Fermented foods are popping up everywhere these days, but are they really good for you? Let’s explore this with the story of Donna Schwenk. Thirteen years ago, Donna was 41 and pregnant with her third child when she developed preeclampsia, causing severe health issues. Her baby, Holli, had to be delivered early, weighing only four pounds. Donna faced diabetes, high blood pressure, and extreme fatigue, struggling to care for her newborn.
Desperate for a solution, Donna found a book about the Body Ecology Diet and its mention of kefir, a fermented milk drink full of beneficial bacteria. Encouraged by a health store assistant, she tried adding kefir to Holli’s bottles. Remarkably, Holli gained weight, and Donna’s health started improving too. Within three months, her blood sugar and blood pressure normalized, and she felt better than she had in years. Convinced of the power of fermented foods, Donna wrote her own book and became a part of a PBS special highlighting the health benefits of foods like kefir, yogurt, and sauerkraut.
Fermented foods are experiencing a resurgence due to their potential health benefits. For instance, home fermentation advocate Michael Pollan has shared his passion for DIY fermentation, filling his kitchen with various jars and bottles of homemade ferments. Nutritionist Kimberly Snyder, who works with celebrities, advises her clients to incorporate fermented vegetables into their diet daily. She claims it helps with weight loss, skin health, and energy levels.
The gut is now recognized as central to overall health. Clinical nutritionist Kathie Swift, author of The Swift Diet, always starts with gut health in her practice. Unbalanced gut bacteria can impact various areas of health, from digestion to the immune system and even mood, as 70% of our immune system and crucial mood-regulating chemicals like serotonin are produced in the gut.
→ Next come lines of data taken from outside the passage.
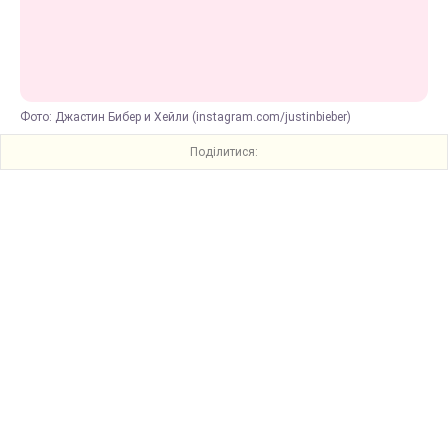
Фото: Джастин Бибер и Хейли (instagram.com/justinbieber)
Поділитися: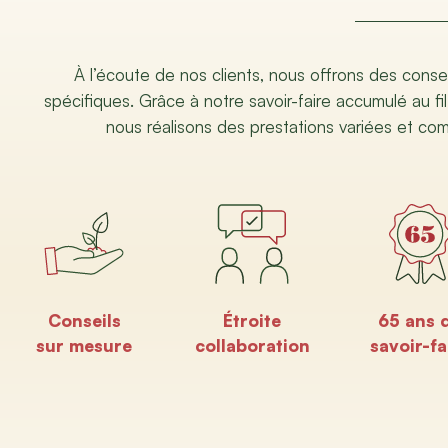
À l’écoute de nos clients, nous offrons des conse
spécifiques. Grâce à notre savoir-faire accumulé au fil
nous réalisons des prestations variées et co
Conseils
Étroite
65 ans 
sur mesure
collaboration
savoir-fa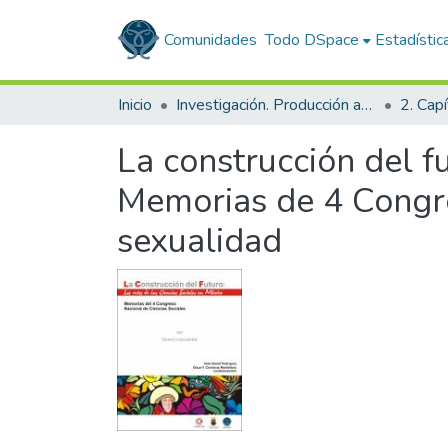
Comunidades
Todo DSpace
Estadístic
Inicio
Investigación. Producción académica
2. Capí
La construcción del fu
Memorias de 4 Congres
sexualidad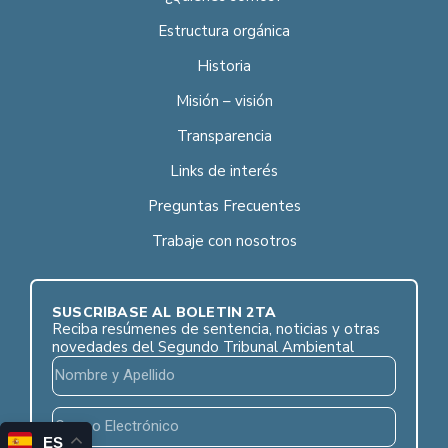
Estructura orgánica
Historia
Misión – visión
Transparencia
Links de interés
Preguntas Frecuentes
Trabaje con nosotros
SUSCRÍBASE AL BOLETÍN 2TA
Reciba resúmenes de sentencia, noticias y otras
novedades del Segundo Tribunal Ambiental
ES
Recent studies have shown promising results when gut bacteria are balanced. For example, transferring gut bacteria from lean to obese mice caused weight loss in the latter. Similarly, changing the gut bacteria in anxious mice made them calmer.
Our gut hosts about 100 trillion bacteria, but factors like age, diet, and medication can disrupt this balance. Registered nutritional therapist Daniel O’Shaughnessy explains that too much sugar and refined carbs feed bad bacteria, causing gut health issues over time. Addressing this imbalance with good bacteria from fermented foods can alleviate various problems, including food intolerances and chronic fatigue.
While supermarket probiotic drinks often contain high sugar levels and transient bacteria, incorporating a diverse range of fermented foods can provide a broader variety of beneficial bacteria. For example, kefir, sauerkraut, and kombucha each offer different strains that contribute to overall gut health.
Fermenting foods isn’t new; it’s been part of traditional diets globally for centuries. Author Jill Ciciarelli highlights that fermented foods made nutrients more available and aided digestion due to their natural acids. From Korean kimchi to German sauerkraut, many cultures include fermented foods in their cuisine. Japan, known for its long life expectancy, regularly consumes fermented foods such as miso soup and natto.
Remember, moderation and variety are key when adding fermented foods to your diet. Overconsumption can cause digestive issues. Start with small amounts and gradually increase to avoid any discomfort. Look for products with raw, live cultures instead of pasteurized versions. If you’re up for it, making your own fermented foods at home is simple and worthwhile.
To sum up, fermented foods like kefir, miso, sauerkraut, coconut yogurt, and kombucha can offer various health benefits. They support gut health and overall well-being when included wisely and in moderation. So, give them a try and see how they can enhance your diet and health.